Above all, liberty was tied up with something that foreign observers could only marvel at: the miracle of the common law. Laws weren't written down in the abstract and then applied to particular disputes; they built up, like a coral reef, case by case. They came not from the state but from the people. The common law wasn't a tool of government but an ally of liberty: It placed itself across the path of the Stuarts and George III; it ruled that the bonds of slavery disappeared the moment a man set foot on English soil.
There was a fashion for florid prose in the 18th century, but the second American president, John Adams, wasn't exaggerating when he identified the Anglosphere's beautiful, anomalous legal system—which today covers most English-speaking countries plus Israel, almost an honorary member of the club, alongside the Netherlands and the Nordic countries—as the ultimate guarantor of freedom: "The liberty, the unalienable, indefeasible rights of men, the honor and dignity of human nature... and the universal happiness of individuals, were never so skillfully and successfully consulted as in that most excellent monument of human art, the common law of England."
Freedom under the law is a portable commodity, passed on through intellectual exchange rather than gene flow. Anyone can benefit from constitutional liberty simply by adopting the right institutions and the cultural assumptions that go with them. The Anglosphere is why Bermuda is not Haiti, why Singapore is not Indonesia, why Hong Kong is not China—and, for that matter, not Macau. As the distinguished Indian writer Madhav Das Nalapat, holder of the Unesco Peace Chair, puts it, the Anglosphere is defined not by racial affinity but "by the blood of the mind."
At a time when most countries defined citizenship by ancestry, Britain was unusual in developing a civil rather than an ethnic nationality. The U.S., as so often, distilled and intensified a tendency that had been present in Great Britain, explicitly defining itself as a creedal polity: Anyone can become American simply by signing up to the values inherent in the Constitution.

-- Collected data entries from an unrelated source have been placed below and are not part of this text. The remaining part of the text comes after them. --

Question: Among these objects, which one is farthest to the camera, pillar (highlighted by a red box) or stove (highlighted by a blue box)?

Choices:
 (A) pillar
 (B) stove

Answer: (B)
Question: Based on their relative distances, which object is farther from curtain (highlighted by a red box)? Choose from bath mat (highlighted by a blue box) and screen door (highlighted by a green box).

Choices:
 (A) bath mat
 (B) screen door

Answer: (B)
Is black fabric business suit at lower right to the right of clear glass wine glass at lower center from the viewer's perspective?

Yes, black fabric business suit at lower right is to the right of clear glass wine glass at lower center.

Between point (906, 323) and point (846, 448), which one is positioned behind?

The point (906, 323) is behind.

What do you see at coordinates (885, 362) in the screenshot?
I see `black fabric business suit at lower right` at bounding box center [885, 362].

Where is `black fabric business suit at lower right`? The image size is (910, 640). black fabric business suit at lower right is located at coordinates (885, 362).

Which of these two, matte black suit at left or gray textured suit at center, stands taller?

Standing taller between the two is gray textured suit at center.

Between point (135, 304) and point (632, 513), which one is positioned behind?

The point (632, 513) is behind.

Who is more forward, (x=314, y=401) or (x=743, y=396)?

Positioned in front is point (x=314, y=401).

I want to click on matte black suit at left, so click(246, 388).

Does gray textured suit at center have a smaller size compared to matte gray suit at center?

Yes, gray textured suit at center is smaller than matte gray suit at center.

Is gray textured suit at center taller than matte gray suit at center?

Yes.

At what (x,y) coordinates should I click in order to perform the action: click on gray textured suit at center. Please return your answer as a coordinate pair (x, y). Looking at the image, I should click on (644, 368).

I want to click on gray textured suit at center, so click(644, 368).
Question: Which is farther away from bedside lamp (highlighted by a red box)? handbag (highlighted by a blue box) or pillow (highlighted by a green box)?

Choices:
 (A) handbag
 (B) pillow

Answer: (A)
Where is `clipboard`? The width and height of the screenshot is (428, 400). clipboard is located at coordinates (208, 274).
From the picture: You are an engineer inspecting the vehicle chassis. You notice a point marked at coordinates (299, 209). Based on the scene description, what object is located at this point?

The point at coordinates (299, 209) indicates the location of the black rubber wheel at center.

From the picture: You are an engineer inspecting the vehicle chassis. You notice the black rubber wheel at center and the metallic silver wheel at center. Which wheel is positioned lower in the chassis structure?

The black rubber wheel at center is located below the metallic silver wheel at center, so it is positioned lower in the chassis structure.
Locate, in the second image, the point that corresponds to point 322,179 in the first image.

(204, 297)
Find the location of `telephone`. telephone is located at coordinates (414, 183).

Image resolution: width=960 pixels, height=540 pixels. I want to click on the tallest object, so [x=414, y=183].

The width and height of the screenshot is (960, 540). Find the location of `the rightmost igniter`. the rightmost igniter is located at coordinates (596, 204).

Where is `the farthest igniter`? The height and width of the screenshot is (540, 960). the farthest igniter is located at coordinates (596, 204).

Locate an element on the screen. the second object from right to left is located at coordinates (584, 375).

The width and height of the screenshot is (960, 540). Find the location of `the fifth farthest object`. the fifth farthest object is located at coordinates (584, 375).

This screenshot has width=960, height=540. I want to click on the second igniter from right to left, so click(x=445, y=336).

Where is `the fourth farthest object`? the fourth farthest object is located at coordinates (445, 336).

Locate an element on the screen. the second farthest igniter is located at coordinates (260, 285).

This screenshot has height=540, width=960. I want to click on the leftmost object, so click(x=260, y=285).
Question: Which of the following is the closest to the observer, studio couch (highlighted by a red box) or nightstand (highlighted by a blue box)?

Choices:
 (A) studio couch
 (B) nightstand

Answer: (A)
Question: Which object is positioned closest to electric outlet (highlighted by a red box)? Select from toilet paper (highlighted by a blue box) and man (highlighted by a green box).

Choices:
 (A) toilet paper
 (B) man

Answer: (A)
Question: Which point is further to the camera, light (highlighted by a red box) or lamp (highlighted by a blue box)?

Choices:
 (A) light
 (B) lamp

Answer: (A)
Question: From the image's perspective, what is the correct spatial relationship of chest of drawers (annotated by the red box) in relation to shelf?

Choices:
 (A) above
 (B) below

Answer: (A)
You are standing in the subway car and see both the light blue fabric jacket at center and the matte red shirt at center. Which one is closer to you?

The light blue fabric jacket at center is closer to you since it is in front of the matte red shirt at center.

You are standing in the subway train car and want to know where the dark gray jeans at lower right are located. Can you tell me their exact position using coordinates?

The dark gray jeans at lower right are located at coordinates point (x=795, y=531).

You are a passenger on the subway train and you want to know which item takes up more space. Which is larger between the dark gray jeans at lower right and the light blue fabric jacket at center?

There is, of course, a flip-side. If the U.S. abandons its political structures, it will lose its identity more thoroughly than states that define nationality by blood or territory. Power is shifting from the 50 states to Washington, D.C., from elected representatives to federal bureaucrats, from citizens to the government. As the U.S. moves toward European-style health care, day care, college education, carbon taxes, foreign policy and spending levels, so it becomes less prosperous, less confident and less free.
We sometimes talk of the English-speaking nations as having a culture of independence. But culture does not exist, numinously, alongside institutions; it is a product of institutions. People respond to incentives. Make enough people dependent on the state, and it won't be long before Americans start behaving and voting like…well, like Greeks.
Which brings us back to Mr. Obama's curiously qualified defense of American exceptionalism. Outside the Anglosphere, people have traditionally expected—indeed, demanded—far more state intervention. They look to the government to solve their problems, and when the government fails, they become petulant.
That is the point that much of Europe has reached now. Greeks, like many Europeans, spent decades increasing their consumption without increasing their production. They voted for politicians who promised to keep the good times going and rejected those who argued for fiscal restraint. Even now, as the calamity overwhelms them, they refuse to take responsibility for their own affairs by leaving the euro and running their own economy. It's what happens when an electorate is systematically infantilized.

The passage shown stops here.